EgaliTED s’étonne vivement qu’ici, en 2017, pour la préparation d’un document de référence crucial, dont l’application aura des répercussions à tous les niveaux de décision pour tous les professionnels intervenant avec des adultes autistes, une partie essentielle de la littérature scientifique soit tout bonnement ignorée.
Que prouvent ces données ? Qu’il est possible, avec les adultes autistes, d’avoir une démarche d’enseignement et de les faire progresser et apprendre tout au long de leur vie.
Que signifierait leur éviction, si elle persiste ? Que les auteurs des recommandations de bonnes pratiques n’envisagent pas que les adultes autistes puissent progresser et apprendre, ni que les professionnels qui s’occuperont d’eux aient l’obligation de se former à ces techniques à la fois efficaces et respectueuses.

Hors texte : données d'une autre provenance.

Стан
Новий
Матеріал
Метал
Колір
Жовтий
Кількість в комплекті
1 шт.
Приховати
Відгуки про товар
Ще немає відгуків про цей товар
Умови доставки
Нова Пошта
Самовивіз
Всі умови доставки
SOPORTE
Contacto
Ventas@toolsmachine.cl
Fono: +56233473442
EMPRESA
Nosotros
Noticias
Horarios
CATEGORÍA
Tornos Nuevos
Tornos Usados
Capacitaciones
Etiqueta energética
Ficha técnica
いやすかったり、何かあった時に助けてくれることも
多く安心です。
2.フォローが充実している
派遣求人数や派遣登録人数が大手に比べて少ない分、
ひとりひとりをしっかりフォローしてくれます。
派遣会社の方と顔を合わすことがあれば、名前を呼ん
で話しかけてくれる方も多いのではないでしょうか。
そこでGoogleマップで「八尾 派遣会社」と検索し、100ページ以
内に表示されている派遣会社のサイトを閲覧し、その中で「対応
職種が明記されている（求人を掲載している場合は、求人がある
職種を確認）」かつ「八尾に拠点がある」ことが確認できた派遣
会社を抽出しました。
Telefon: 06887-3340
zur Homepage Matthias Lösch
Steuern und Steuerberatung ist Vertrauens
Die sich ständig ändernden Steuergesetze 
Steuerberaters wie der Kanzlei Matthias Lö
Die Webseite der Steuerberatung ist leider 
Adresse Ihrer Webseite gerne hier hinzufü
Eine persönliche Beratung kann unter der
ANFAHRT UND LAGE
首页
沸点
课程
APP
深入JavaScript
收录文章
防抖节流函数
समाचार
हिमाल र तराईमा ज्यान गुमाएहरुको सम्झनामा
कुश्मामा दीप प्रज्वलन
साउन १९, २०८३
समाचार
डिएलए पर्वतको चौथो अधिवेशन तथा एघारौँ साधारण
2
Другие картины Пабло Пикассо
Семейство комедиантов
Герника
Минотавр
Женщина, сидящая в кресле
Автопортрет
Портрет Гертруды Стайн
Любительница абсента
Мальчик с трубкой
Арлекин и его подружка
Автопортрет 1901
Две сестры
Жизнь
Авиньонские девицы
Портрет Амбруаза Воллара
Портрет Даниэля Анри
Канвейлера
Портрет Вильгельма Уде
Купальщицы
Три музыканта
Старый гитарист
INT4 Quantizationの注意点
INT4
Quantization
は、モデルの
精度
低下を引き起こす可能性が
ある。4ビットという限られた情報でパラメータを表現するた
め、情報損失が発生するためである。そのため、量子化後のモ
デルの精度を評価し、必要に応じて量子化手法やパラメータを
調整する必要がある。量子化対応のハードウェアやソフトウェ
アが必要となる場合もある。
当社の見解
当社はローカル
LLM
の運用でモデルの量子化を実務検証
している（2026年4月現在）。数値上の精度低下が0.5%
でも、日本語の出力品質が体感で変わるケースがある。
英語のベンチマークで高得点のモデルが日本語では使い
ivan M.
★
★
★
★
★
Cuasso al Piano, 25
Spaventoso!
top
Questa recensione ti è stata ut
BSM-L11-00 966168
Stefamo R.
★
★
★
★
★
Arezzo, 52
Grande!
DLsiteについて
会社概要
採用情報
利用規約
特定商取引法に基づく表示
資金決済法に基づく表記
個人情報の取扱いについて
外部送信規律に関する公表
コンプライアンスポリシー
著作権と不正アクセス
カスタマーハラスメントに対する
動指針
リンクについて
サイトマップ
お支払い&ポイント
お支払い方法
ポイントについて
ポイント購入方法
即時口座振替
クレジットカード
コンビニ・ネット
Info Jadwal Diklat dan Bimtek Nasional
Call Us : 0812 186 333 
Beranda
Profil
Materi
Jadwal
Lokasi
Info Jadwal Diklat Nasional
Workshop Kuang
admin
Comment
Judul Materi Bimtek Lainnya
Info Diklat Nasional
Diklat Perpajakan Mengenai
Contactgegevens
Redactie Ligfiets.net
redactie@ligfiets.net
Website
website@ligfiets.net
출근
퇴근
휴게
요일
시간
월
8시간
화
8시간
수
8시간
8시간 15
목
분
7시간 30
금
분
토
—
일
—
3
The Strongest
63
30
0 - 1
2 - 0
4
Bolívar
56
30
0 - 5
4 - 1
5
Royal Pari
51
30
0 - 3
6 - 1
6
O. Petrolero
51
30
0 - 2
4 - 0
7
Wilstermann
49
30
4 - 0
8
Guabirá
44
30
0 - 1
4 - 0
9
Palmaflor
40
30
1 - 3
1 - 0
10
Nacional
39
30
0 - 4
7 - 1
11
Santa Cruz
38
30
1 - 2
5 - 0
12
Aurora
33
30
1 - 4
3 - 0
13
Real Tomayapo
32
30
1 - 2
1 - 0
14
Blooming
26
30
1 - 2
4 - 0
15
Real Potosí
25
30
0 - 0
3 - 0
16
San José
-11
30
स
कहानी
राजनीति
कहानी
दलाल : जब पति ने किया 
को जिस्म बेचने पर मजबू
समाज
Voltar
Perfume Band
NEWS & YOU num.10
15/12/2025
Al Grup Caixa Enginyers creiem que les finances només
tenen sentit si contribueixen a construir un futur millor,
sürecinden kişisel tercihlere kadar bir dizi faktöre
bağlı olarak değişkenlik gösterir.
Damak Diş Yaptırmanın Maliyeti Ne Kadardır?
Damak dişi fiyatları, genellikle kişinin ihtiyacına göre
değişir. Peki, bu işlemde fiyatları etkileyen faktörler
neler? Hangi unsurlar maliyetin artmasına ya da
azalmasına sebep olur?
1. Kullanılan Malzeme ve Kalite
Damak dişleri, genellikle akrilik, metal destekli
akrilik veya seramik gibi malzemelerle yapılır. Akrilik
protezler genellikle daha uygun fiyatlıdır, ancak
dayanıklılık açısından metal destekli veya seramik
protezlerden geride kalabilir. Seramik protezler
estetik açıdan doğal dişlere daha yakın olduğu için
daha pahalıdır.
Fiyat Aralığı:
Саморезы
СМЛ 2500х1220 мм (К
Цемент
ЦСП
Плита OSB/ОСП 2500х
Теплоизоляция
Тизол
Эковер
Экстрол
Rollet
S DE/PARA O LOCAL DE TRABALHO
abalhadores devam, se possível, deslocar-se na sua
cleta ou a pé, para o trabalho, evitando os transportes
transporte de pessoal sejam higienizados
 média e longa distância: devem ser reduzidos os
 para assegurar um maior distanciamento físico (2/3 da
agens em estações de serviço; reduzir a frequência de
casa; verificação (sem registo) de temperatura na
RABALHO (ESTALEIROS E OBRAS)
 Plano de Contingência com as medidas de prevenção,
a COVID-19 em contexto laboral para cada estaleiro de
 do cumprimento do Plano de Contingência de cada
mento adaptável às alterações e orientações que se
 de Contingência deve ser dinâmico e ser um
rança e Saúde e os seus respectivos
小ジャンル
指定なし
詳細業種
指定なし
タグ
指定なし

Sur quels repères, sur quelles preuves, se baseraient la réforme des formations initiales et la redéfinition du secteur sanitaire si l'on ignore de telles données ? Sur quoi s’appuyer pour la structuration d’une offre de services destinée à « refonder la politique publique à l’égard des familles et leur redonner une juste place » ? Sur quoi serait bâtie l’inclusion des personnes autistes ?
Il est impératif que ces dysfonctionnements soient corrigés et que les conséquences en soient tirées.
L’élaboration de ces recommandations de bonnes pratiques pour les adultes autistes, le Plan Autisme 4 ne doivent pas se construire avec des évictions, des erreurs de méthode fondamentales. Même si les troubles du spectre de l’autisme (TSA) restent un trouble aux origines multifactorielles, des pratiques éprouvées existent pour améliorer le quotidien et aider les personnes autistes à s’épanouir. Les ignorer est une perte de chance.
Nous n'accepterons pas que se reproduisent les errements dévastateurs, notamment médicaux, rencontrés avant la reconnaissance de l’autisme comme un trouble neuro-développemental, condamnés maintes fois par l’Europe et l’ONU, et dont les conséquences hélas perdurent encore trop souvent aujourd'hui en France.